Date of Award


Degree Name

Master of Fine Arts



First Advisor

Jordan, Judy


This collection of original poems focuses on the effect of not only small-town Midwest, but also the generational weight of inheritance in this place—the ties and expectations of the land, patterns of alcoholism, and undiagnosed mental illness. As a writer, I am most interested in place and how it informs, shapes, and effects individuals. My poems navigate a lifetime of familial losses, the haunting of them, and the anticipation of a greater one to come. They also consider, challenge, and instill the agency of women—what that looks like over time, specifically, in the rural Midwest. Additionally, my project attempts to see how folklore and poetry can work together as they are both born from the need to understand the world. With my family’s Irish heritage in mind, I reference Irish folklore and family curses as a way to address alcoholism and family trauma, but also as an outlet for the speaker trying to navigate understanding herself and the roots she wants to establish.

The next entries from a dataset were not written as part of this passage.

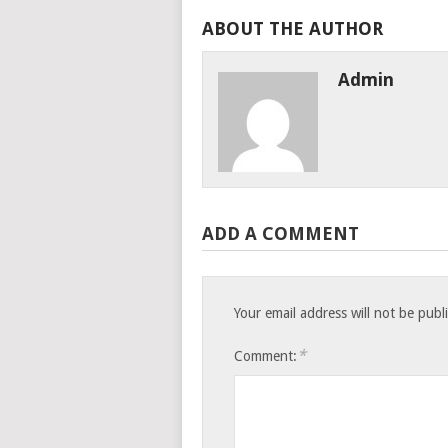
ABOUT THE AUTHOR
Admin
ADD A COMMENT
Your email address will not be publ
*
Comment:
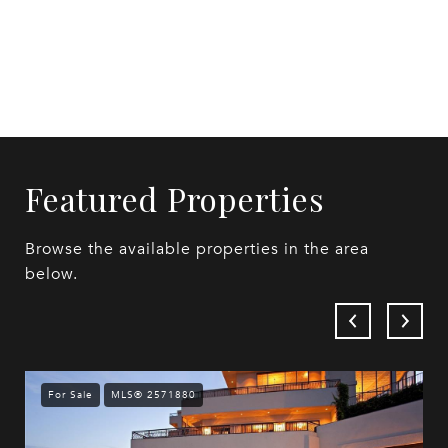
Featured Properties
Browse the available properties in the area
below.
For Sale
MLS® 2571880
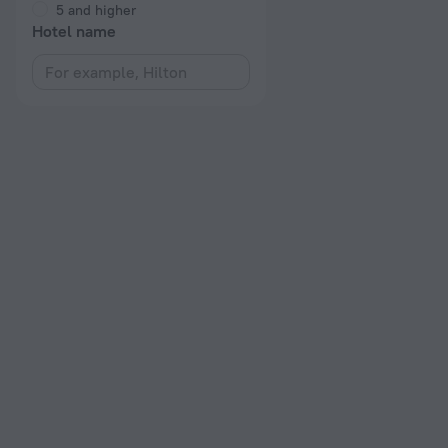
5 and higher
Hotel name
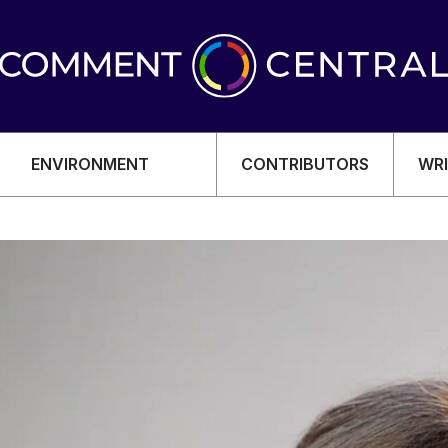
ENVIRONMENT
CONTRIBUTORS
WRI
OMY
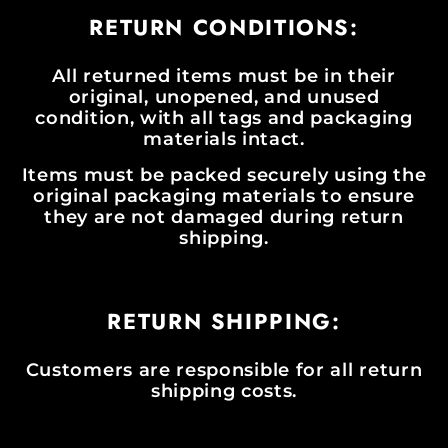
RETURN CONDITIONS:
All returned items must be in their
original, unopened, and unused
condition, with all tags and packaging
materials intact.
Items must be packed securely using the
original packaging materials to ensure
they are not damaged during return
shipping.
RETURN SHIPPING:
Customers are responsible for all return
shipping costs.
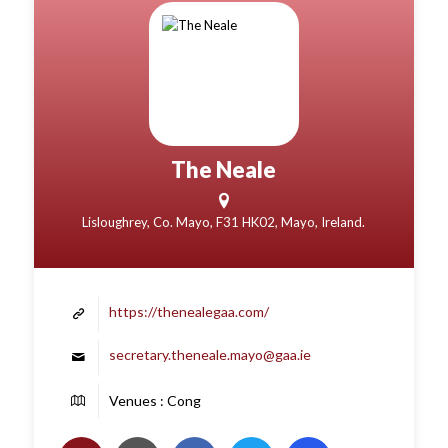
The Neale
Lisloughrey, Co. Mayo, F31 HK02, Mayo, Ireland.
https://thenealegaa.com/
secretary.theneale.mayo@gaa.ie
Venues : Cong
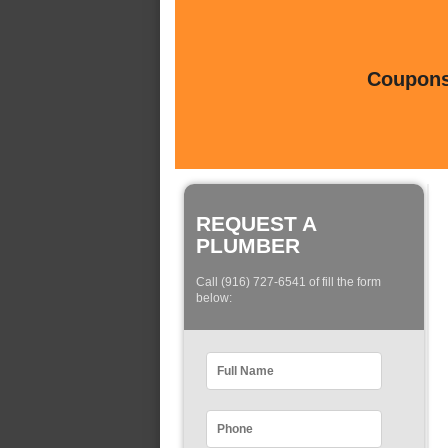
Coupons 
REQUEST A
PLUMBER
Call (916) 727-6541 of fill the form
below:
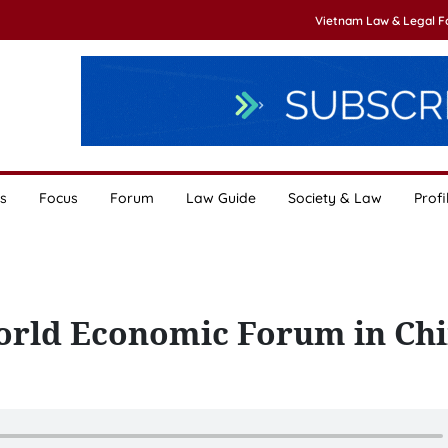
Vietnam Law & Legal 
s
Focus
Forum
Law Guide
Society & Law
Profi
orld Economic Forum in Ch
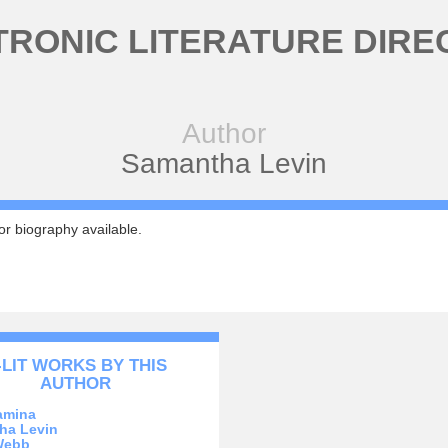
TRONIC LITERATURE DIRE
Author
Samantha Levin
r biography available.
-LIT WORKS BY THIS
AUTHOR
amina
ha Levin
Webb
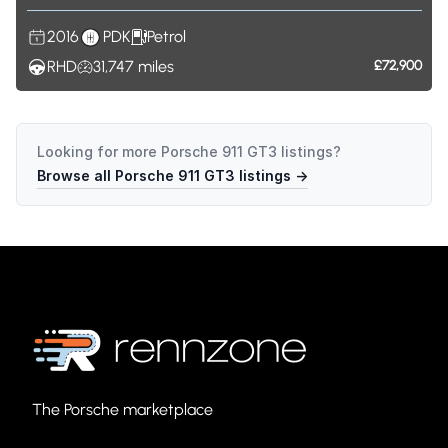
2016
PDK
Petrol
RHD
31,747
miles
£72,900
Looking for more
Porsche 911 GT3
listings?
Browse all
Porsche 911 GT3
listings →
The Porsche marketplace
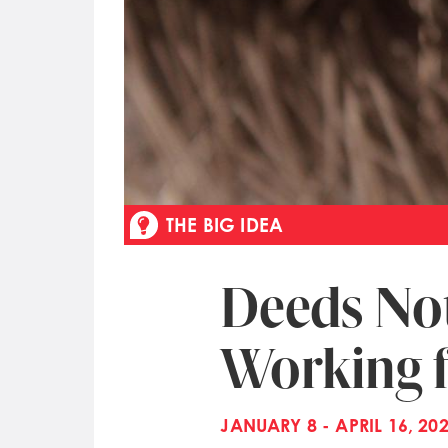
THE BIG IDEA
Deeds No
Working 
JANUARY 8 - APRIL 16, 20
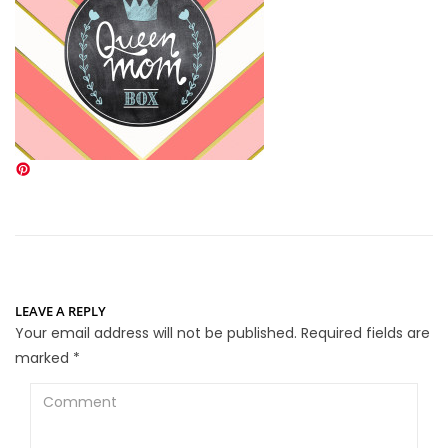
LEAVE A REPLY
Your email address will not be published.
Required fields are
marked
*
Comment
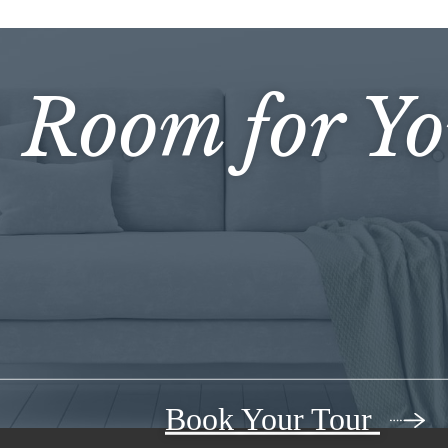
s Room for Y
Book Your Tour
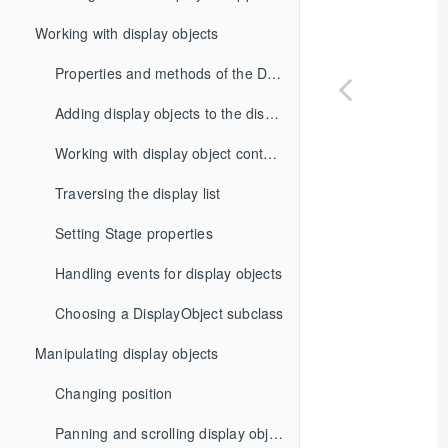
Working with display objects
Properties and methods of the DisplayObject class
Adding display objects to the display list
Working with display object containers
Traversing the display list
Setting Stage properties
Handling events for display objects
Choosing a DisplayObject subclass
Manipulating display objects
Changing position
Panning and scrolling display objects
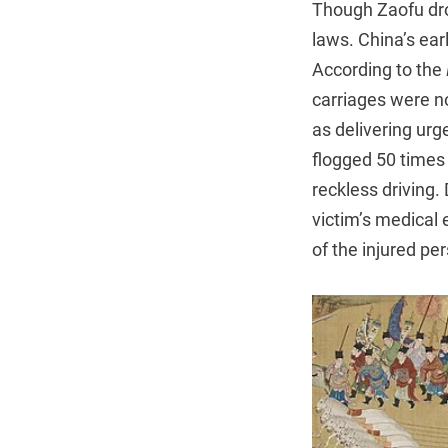
Though Zaofu drov
laws. China’s ear
According to the
carriages were no
as delivering ur
flogged 50 times 
reckless driving.
victim’s medical
of the injured pe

Each poem placed in Ireland is a moment of direct growth for the speaker, a space where they are still influenced by their family history but not ruled by it. While there are only a few poems physically placed in Ireland, folklore and cultural references can be found throughout the thesis to demonstrate parallels between where the family originated and where it is now—how behaviors, illnesses, expectations, and stories have been passed down. My thesis was heavily influenced by poets such as Margaret Atwood, Louise Glück, and Lucille Clifton; John McCarthy and Joy Priest; Sandy Longhorn and Catherine Pond; and Franny Choi and Noelle Crook. Work by these poets showed me how to weave familial relationships with the landscape, how to treat the landscape as an additional character and the importance of maintaining that throughout each poem, how to embrace and challenge ideas of femininity, and how to allow images to become strange. Much of my work attempts to understand and balance the clash of comfort and trauma regarding family and home. My hope for this project is to emphasize the value in understanding family history, in embracing and appreciating unique familial cultures. I want my poems to validate readers who feel trapped by their family’s roots and show how they can both appreciate those roots and abandon them.